#1
Jesus is out & about going about His preaching, teaching and healing and whatnot, and He winds up needing a new robe. So He heads into Jerusalem and stops by Finklestein’s Haberdashery. Finklestein sets Him up with a new robe that fits perfectly and feels great! When Jesus goes to pay the bill, Finklestein tells Him, "I’ll waive the charge if you help me out. Whenever you preach a sermon, perform a miracle, or do anything that attracts a crowd, be sure to mention Finkelstein’s Haberdashery when you do it. Jesus says, “Sounds great! I’ll do it.”
Well, a year goes by and Jesus takes great care to mention Finklestein’s Haberdashery every time He gets a crowd. Well, after a year Jesus needs another robe, so he heads to Jerusalem to visit His old buddy Finkelstein. When He gets to the shop, Jesus notices that there’s a line around the corner! Jesus makes His way in and asks Finkelstein what’s up. Finkelstein says, “Your advertising has sent my business through the roof! I’m doing so well, I want to thank you. Let’s go into business together!”

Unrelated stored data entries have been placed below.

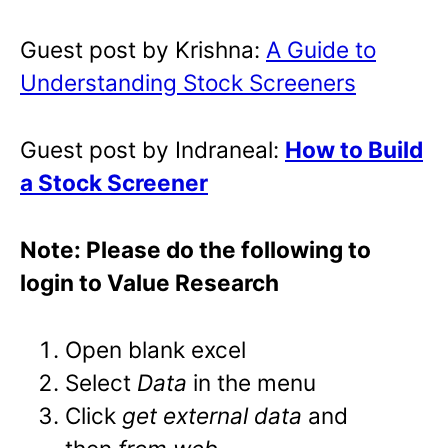
Guest post by Krishna:
A Guide to
Understanding Stock Screeners
Guest post by Indraneal:
How to Build
a Stock Screener
Note: Please do the following to
login to Value Research
Open blank excel
Select
Data
in the menu
Click
get external data
and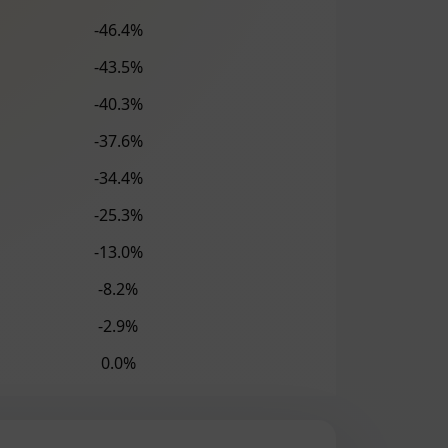
-46.4%
-43.5%
-40.3%
-37.6%
-34.4%
-25.3%
-13.0%
-8.2%
-2.9%
0.0%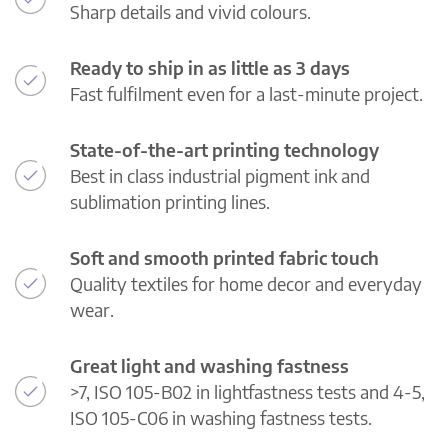
Sharp details and vivid colours.
Ready to ship in as little as 3 days
Fast fulfilment even for a last-minute project.
State-of-the-art printing technology
Best in class industrial pigment ink and
sublimation printing lines.
Soft and smooth printed fabric touch
Quality textiles for home decor and everyday
wear.
Great light and washing fastness
>7, ISO 105-B02 in lightfastness tests and 4-5,
ISO 105-C06 in washing fastness tests.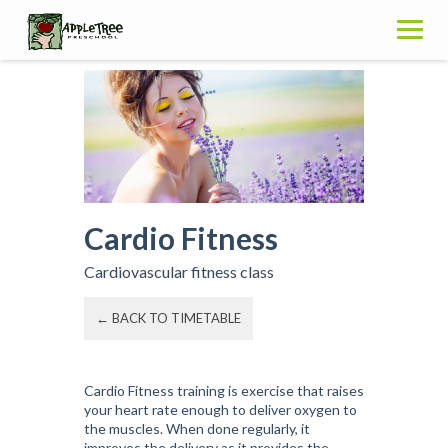
Skip
to
content
Cardio Fitness
Cardiovascular fitness class
← BACK TO TIMETABLE
Cardio Fitness training is exercise that raises
your heart rate enough to deliver oxygen to
the muscles. When done regularly, it
improves the delivery as it provides the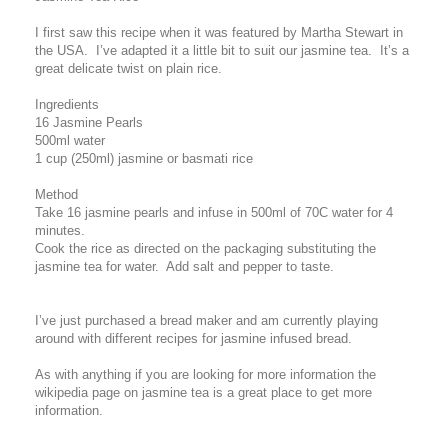
I first saw this recipe when it was featured by Martha Stewart in
the USA. I’ve adapted it a little bit to suit our jasmine tea. It’s a
great delicate twist on plain rice.
Ingredients
16 Jasmine Pearls
500ml water
1 cup (250ml) jasmine or basmati rice
Method
Take 16 jasmine pearls and infuse in 500ml of 70C water for 4
minutes.
Cook the rice as directed on the packaging substituting the
jasmine tea for water. Add salt and pepper to taste.
I’ve just purchased a bread maker and am currently playing
around with different recipes for jasmine infused bread.
As with anything if you are looking for more information the
wikipedia page on jasmine tea is a great place to get more
information.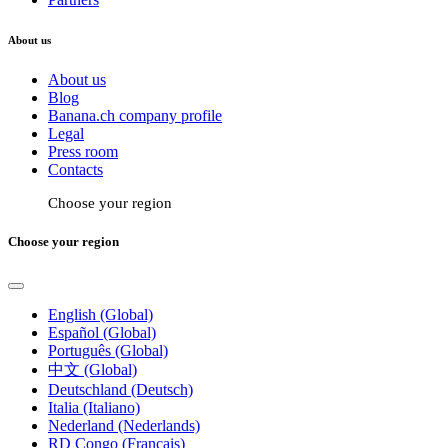
About us
About us
Blog
Banana.ch company profile
Legal
Press room
Contacts
Choose your region
Choose your region
English (Global)
Español (Global)
Português (Global)
中文 (Global)
Deutschland (Deutsch)
Italia (Italiano)
Nederland (Nederlands)
RD Congo (Français)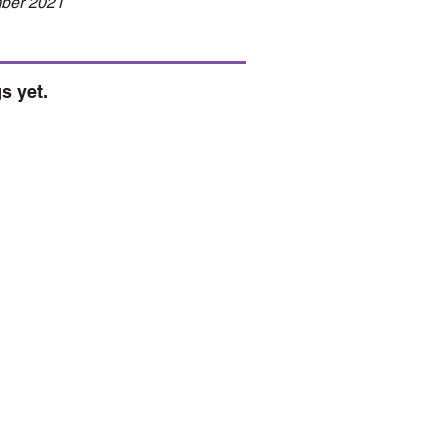
ber 2021
s yet.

Jesus says, “Sounds great! Let’s call it Jesus & Finkelstein’s.”
Finkelstein says, “No way. It’s Finkelstein’s & Jesus’!”
Jesus retorts, “I’m the Son of God. I say it’s Jesus & Finkelstein’s!”
Finkelstein responds, “This was my shop to begin with. It’s Finkelstein’s & Jesus’!”
They continue in this vein for several minutes, until they decide to reach a compromise. So the next day the shop re-opens as… Lord & Tailor.
#2
A black guy and a white guy are driving in their car, having and arguement. “Jesus was a white man,” says the white guy. “No, Jesus was a black man,” says the black guy. “He was white!” says the white guy. “No, He was black!” says the black guy.
Their arguement gets so heated that the driver stops paying attention, runs a red light, and BAM!!!… he gets run over by a truck.
The next thing the boys know, they’re standing at The Pearly Gates. St. Peter appears before them and welcomes them in, saying, “Are you ready to meet the Lord Jesus?” They respond in the affirmative, and St. Peter says, “Wait here, I’ll go get Him.” One guy then whispers to the other, “I guess we’re going to find who’s right, huh?”
Instantly a cloud of smoke appears before them, followed by blinding light and a crescendo of trumpets. Their eyes blinded by the light and the smoke, they can only see the outline of the Lord Jesus in the shadows. He appears before them, extends His arms and says… “¡Buenos Días, Amigos!”
#3
An old baptist preacher and a young Presbyterian preacher are the only two preachers in a small town. They’re the best of friends, and they meet every Monday morning at the coffee shop to talk and pray. The OB (old Baptist) drives his car; the YP (young Presbyterian) always rides his beloved bicycle.
One Monday morning, the OB notices that YP has walked to the coffee shop.
OB: Son, where is your bicycle?
YP: I believe a member of my congregation has stolen my bicycle.
The OB is furious, and says, “Son, here’s what you gotta do. On Sunday morning, I want you to get up behind that pulpit, and I want you to preach like you ain’t never preached before. That congregation- I want them to feel the fire, to smell the brimstone, and to experience the almighty power of GOD!!! And I want you to preach on every one of them Ten Commandments, and when you get to THOU SHALT NOT STEAL, that theif will feel the conviction of the Holy Spirit, and shall return your bicycle unto you.”
The YP is thrilled, and says, “That’s just what I’ll do, sir.”
Monday morning comes, and the YP shows up at the coffee shop, once again riding his beloved bicycle.
OB: I notice you have your bicycle.
YP: Yes, sir.
OB: Did you do like I told you?
YP: Yes sir, I did.
OB: Tell me what happened, son.
YP: Well, sir, I did just as you said. I got up behind that pulpit, and I preached like I ain’t never preached before. That congregation- they felt the fire, they smelled the brimstone, they experienced the almighty power of GOD!!! And I preached on every one of them Ten Commandments, and when I got to THOU SHALT NOT COMMIT ADULTERY, I remembered where I left my bicycle.